Newswise — The Cervix Cancer Research Network (CCRN) is working to facilitate clinical trials of treatments of cancer of the cervix in countries where the disease has a high burden and national research groups have not yet been established.
William Small Jr., MD, chair of the radiation oncology department of Loyola University Medical Center, served as co-chair, faculty member and speaker at a recent meeting of the CCRN in Bangkok, Thailand.

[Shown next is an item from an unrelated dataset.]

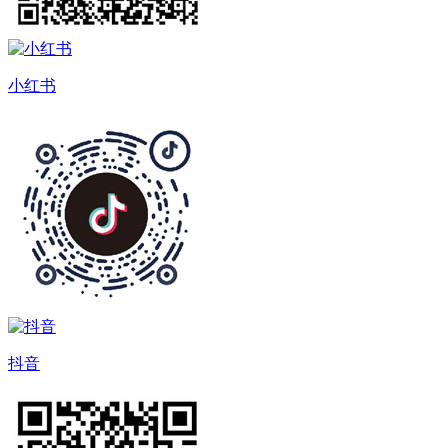
小红书
抖音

Cervical cancer is the fourth most common cancer in women worldwide. Each year, an estimated 500,000 women develop cervical cancer and more than 270,000 die from the disease. About 85 percent of cases and 90 percent of deaths occur in developing countries, due in large part to limited access to screenings and human papillomavirus (HPV) vaccinations. Among the various regions of the world, there is an 18-fold difference in mortality rates for cervical cancer. CCRN, a subsidiary of the Gynecologic Cancer InterGroup (chaired by Dr. Small), is a multinational consortium of physicians and scientists. The main objectives of CCRN clinical trials are to provide new therapies to regions with the greatest need and to improve cervical cancer outcomes worldwide. CCRN recently held its first international meeting in Bangkok with participants from 16 countries. The focus of the meeting was to evaluate clinical trials for the CCRN and to promote education about brachytherapy for the treatment of cervical cancer. Brachytherapy involves the placement of radioactive seeds in the tumor. Brachytherapy has been shown to improve overall survival compared with external beam radiation alone. Brachytherapy also is cost-effective and convenient for patients, and it limits radiation doses to healthy tissue. But the treatment is underused worldwide. For example, among all cervical cancer patients who are eligible for brachytherapy, 35 percent in China and 73 percent in India go untreated. Participants in the Bangkok meeting concluded that including brachytherapy and chemotherapy, and keeping treatment regimens to less than eight weeks, will have a major positive impact in treating women with cervical cancer.